# Squeak Smalltalk



## knotabot (Jun 7, 2009)

I was told that if I want to do things ASAP in programming with a limited background, try Object Oriented Programming.

Would Squeak be a good choice to begin in OOP?
http://www.squeak.org

They seem to have a lot of documentation and tutorials.

Thanks


----------



## rhyous (Jun 8, 2009)

I haven't heard of Squeak. 

Object oriented would be a good idea.  I would suggest you check out the first few chapters of the docs for a few languages: (for web) PHP, Perl, Ruby, (for compiled code) c++ with wxWidgets.

Squeak might be fine but as I haven't heard of it, how much support is there going exist out there for it?  How marketable would the language be?


----------



## LateNiteTV (Jun 8, 2009)

ive been using python for a few years and just bought a book on ruby last week. python is great, and from what i hear, ruby is pretty awesome as well.


----------



## mjkerpan (Jun 10, 2009)

Squeak is supposedly one of the better versions of Smalltalk available today. Many of the people who worked on the original Smalltalk at PARC back in the 70s and 80s have been involved in creating Squeak and it certainly looks good.
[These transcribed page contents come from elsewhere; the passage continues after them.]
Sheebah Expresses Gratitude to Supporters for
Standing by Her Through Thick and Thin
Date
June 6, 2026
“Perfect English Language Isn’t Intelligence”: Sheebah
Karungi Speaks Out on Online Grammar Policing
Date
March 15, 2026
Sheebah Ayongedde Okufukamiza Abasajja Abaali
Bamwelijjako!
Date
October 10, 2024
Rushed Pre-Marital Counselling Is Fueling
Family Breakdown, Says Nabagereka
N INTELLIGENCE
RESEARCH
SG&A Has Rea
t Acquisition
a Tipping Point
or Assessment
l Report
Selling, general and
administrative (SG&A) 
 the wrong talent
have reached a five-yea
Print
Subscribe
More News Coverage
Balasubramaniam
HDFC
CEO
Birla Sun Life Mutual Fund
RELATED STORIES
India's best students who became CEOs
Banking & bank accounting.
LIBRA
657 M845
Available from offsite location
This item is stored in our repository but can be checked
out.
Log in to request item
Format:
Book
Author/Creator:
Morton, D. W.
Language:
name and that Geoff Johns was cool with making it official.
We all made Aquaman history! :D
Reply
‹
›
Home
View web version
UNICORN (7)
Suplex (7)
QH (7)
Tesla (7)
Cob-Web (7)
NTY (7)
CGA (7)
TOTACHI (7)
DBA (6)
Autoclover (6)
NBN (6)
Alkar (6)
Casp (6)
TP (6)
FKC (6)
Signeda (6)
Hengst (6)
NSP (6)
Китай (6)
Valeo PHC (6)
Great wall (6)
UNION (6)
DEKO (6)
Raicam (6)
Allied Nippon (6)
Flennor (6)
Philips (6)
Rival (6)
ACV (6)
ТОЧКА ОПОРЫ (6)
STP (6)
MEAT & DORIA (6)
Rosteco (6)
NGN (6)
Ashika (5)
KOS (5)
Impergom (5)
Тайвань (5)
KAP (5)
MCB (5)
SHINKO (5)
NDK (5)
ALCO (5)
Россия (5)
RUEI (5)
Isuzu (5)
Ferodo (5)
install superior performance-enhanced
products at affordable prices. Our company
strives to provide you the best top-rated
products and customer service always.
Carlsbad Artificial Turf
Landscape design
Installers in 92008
Sadly, I don't really know Smalltalk and most of the materials about Squeak that I've found are mainly about it's primary role as a tool for teaching programming and computer literacy in elementary and middle schools... Going with a less "pure" OOP language to learn might be a good idea, then.


----------



## knotabot (Jun 12, 2009)

Some Tutorials:
http://wiki.squeak.org/squeak/792
http://www.dmu.com/squeak/sq0.html

A quote from this smalltalk tutorial:


> If you are used to programming in some other language, one of the things you'll find odd about Smalltalk is that you can run your code - all of it or just selected bits of it - whenever you like. You don't need to compile it. You don't need to select 'Run' from a menu. You don't even need to write a complete program. A single statement is enough.


http://www.bitwisemag.com/copy/programming/smalltalk/smalltalk1.html


----------